In the copy, include no pictures. Reproduce the rest of the entries exactly.

▶ _DATA TO PROCESS_
────────

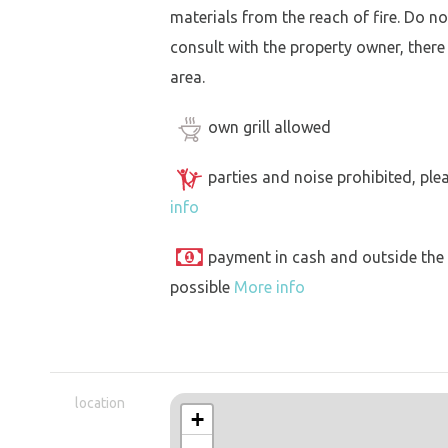
materials from the reach of fire. Do not
consult with the property owner, there
area.
own grill allowed
parties and noise prohibited, ple
info
payment in cash and outside the
possible
More info
location
+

────────

▶ _SOLUTION_
materials from the reach of fire. Do not
consult with the property owner, there
area.
own grill allowed
parties and noise prohibited, ple
info
payment in cash and outside the
possible
More info
location
+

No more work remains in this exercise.